How do cytoskeletal components interact with the lipid rafts?

Answer 29

1) The lipid bilayer is “fluid” meaning that if a component can insert itself into the membrane, in theory that component could “swim” around the length of the bilayer. 2) What stops this from happening? Proteins, like your cytoskeletal proteins, help anchor rafts so the raft is stabilized in one place. a. Microtubules and actin specifically have associated with lipid raft stabilization 3) Thus, your lipid rafts are critically important for determining what a “synapse” actually looks and functions like

Question 30

What happens when lipid rafts are disrupted?

Answer 30

1) In rat glial cell experiments, certain SSRIs (depression) over time accumulated in lipid rafts and caused a decrease in G-proteins in the lipid rafts.

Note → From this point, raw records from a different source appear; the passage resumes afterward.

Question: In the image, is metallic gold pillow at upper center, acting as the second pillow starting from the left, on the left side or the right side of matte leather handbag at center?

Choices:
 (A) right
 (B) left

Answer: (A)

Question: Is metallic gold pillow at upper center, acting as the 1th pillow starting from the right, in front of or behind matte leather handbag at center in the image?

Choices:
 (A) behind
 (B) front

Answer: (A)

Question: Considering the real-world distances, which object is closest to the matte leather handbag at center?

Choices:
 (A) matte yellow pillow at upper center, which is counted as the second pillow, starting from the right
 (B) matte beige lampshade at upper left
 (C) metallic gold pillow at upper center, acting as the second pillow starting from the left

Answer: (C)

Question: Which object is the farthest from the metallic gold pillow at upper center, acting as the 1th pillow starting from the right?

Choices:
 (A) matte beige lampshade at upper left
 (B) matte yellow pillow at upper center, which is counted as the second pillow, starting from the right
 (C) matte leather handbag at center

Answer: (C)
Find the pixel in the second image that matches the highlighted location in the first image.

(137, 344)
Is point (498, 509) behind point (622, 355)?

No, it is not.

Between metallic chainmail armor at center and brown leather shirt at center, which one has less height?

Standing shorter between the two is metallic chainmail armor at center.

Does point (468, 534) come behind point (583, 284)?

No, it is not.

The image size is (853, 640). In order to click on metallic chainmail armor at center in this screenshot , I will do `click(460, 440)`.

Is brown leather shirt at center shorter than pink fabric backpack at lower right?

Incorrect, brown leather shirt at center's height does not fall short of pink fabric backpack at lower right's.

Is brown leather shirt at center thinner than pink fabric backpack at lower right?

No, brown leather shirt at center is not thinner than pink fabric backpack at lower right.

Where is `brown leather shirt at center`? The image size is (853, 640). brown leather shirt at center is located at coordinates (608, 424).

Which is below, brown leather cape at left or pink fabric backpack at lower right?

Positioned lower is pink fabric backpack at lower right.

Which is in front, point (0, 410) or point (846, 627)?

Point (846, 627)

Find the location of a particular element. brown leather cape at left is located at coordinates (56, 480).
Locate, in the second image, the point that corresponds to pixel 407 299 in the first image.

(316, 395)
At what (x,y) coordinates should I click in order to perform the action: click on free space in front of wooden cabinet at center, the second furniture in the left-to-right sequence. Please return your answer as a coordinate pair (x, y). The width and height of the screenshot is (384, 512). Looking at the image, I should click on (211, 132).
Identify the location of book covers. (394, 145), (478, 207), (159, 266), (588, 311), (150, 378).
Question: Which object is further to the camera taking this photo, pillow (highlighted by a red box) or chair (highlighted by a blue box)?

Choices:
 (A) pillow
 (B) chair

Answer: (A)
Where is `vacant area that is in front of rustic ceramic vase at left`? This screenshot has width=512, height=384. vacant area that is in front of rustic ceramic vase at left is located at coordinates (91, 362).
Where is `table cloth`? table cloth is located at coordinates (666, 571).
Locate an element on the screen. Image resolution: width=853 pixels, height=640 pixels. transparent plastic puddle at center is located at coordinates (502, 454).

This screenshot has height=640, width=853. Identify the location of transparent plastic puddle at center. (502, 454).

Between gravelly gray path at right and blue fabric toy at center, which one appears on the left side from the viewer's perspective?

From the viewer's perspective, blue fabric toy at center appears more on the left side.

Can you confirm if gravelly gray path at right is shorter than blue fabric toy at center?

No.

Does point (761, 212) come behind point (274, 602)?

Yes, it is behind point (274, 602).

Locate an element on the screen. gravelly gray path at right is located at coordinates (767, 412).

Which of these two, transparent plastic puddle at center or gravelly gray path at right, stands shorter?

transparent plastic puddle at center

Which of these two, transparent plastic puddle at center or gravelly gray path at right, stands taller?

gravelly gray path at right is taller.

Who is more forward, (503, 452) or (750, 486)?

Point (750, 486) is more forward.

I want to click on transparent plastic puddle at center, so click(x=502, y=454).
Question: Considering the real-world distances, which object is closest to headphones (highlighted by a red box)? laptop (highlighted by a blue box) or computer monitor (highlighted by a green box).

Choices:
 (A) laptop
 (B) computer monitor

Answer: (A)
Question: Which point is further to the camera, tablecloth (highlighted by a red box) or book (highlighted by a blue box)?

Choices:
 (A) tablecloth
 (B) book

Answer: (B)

These G-proteins instead co-localized with their signaling components outside the rafts. a. Helps depression by: The G-proteins can now increase signaling “tone” without needed continual stimulation 2) In Alzheimer’s disease (AD), the enzyme BACE1, which is normally not in the same lipid raft as amyloid protein, starts aggregating with amyloid protein a. This aggregation produces excess of the amyloid beta protein subtype that is associated with AD pathology b. BACE1 inhibitors have failed clinical trials, unfortunately.